If there's an influenza pandemic in your lifetime, be prepared to do things you don't like doing, a spokesman for the Utah Department of Health warns.
UDOH has posted online the state's preparedness plan for an influenza pandemic. Department officials hope the public will read it and take the time to provide comments.
The plan, which is the result of task force meetings and study sessions, includes community-gathering restrictions that could close schools, disrupt sporting events and create havoc in the work schedules of parents who must care for their children. But it's all necessary, said UDOH spokeswoman Charla Haley, for the community's wellbeing during pandemic flu.
"Our plans are similar to CDC (Centers for Disease Control and Prevention) recommendations after they studied the pandemic of 1918. There were cities that had amazingly little impact, because they basically shut down," she said.
Those that were hardest hit included cities that tried to conduct business as usual.
An influenza pandemic is a worldwide outbreak caused by a flu virus to which few or no humans have immunity. There were three last century, the harshest in 1918, with more than a half-million deaths just in the United States. Health officials predict a similarly harsh pandemic could sicken as many as a million Utahns and kill 16,000.
Should one occur, health officials expect schools would be asked to close for as long as six weeks. "That could have a huge impact on parents being able to go to work and conduct their own lives," Haley said.

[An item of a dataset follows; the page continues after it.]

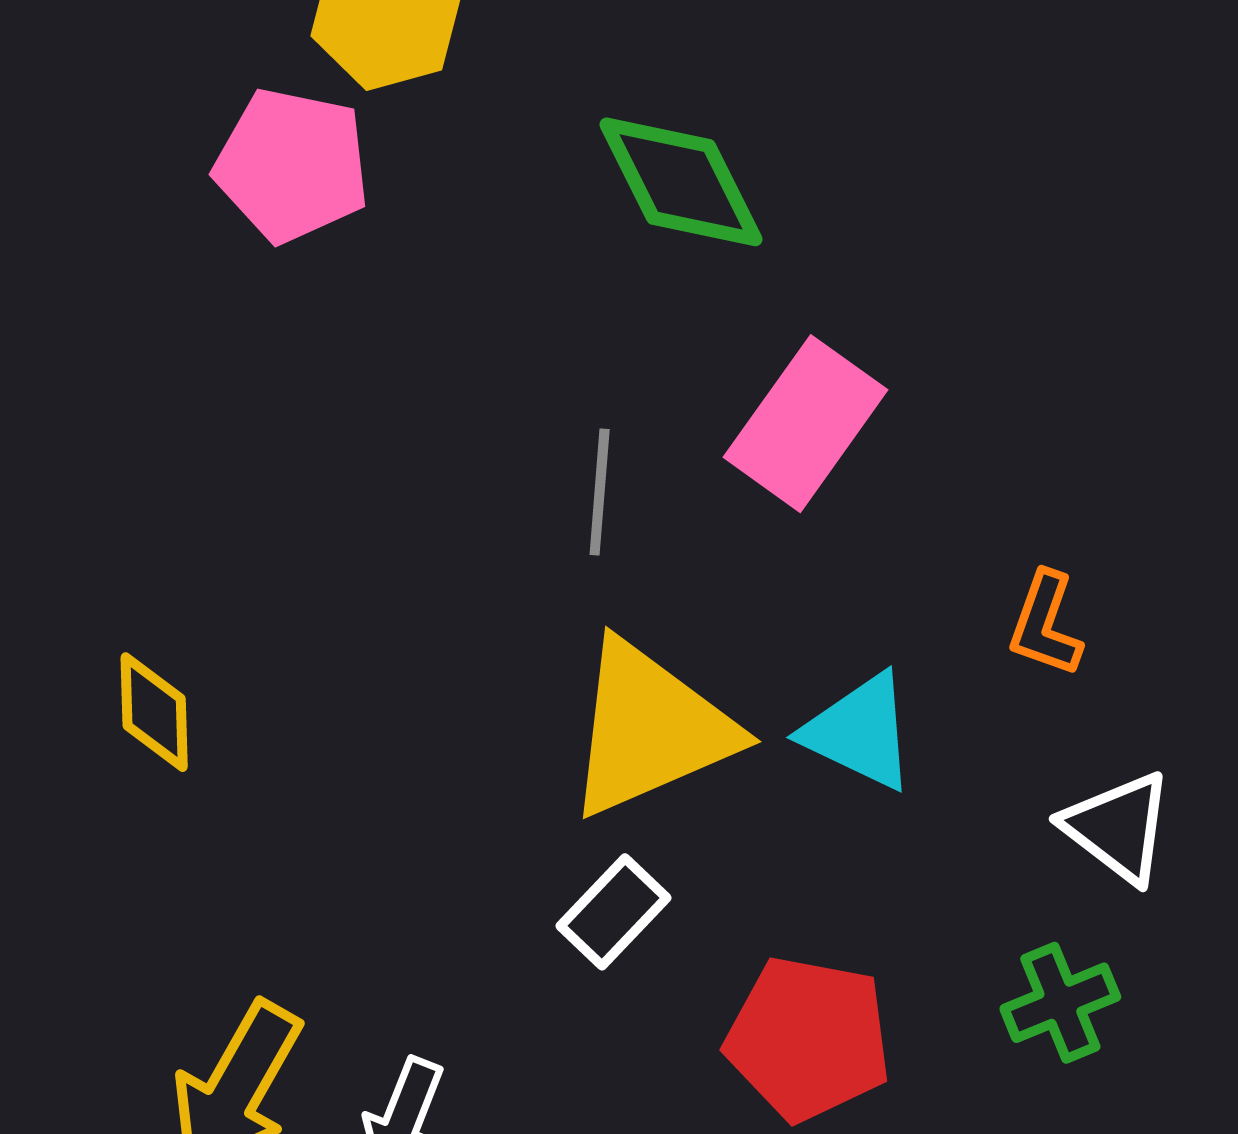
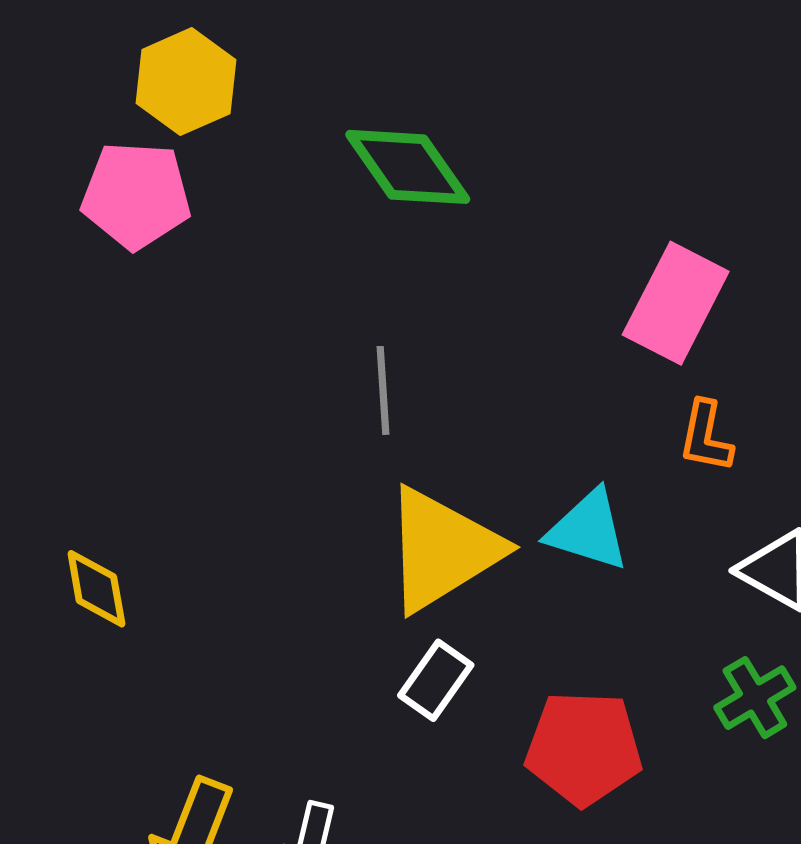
pink rectangle: (805, 424) -> (676, 303), moved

The state also would ban youths gathering in one place, so no more meeting at the mall, she said. "In pandemic, it's not safe to go anywhere, not only for those who aren't sick, but to keep those who are from infecting others."
Public health officials are still grappling with some issues, Haley said. If you close public schools, do you also close colleges? If you do, where do the students go? So many come from out of state. "Do you send them home?" she asks.
Worker absenteeism because of illness or to care for children could have a big impact during pandemic, as well. "In some cases, businesses may have to shut down," Haley said. And it's not just the problem of no work, no paycheck, but spreads to "what you will find at the grocery store or when you go to buy gas. I think we're hoping some businesses will figure out ways to help employees telecommute and keep things going without impacting other people."
Development of an appropriate vaccine is high on the to-do list once a pandemic occurs, but that will take some time. In the meantime, health officials and the public will have to rely on willingness to "make some pretty substantial changes in day-to-day life," said state epidemiologist Dr. Robert Rolfs.
"We hope people will look at the restrictions, learn about what they'll need to do during the next pandemic and tell us if we need to make any changes for this plan to work," he said in a release announcing the public comment period.The state plan is online at pandemicflu.utah.gov.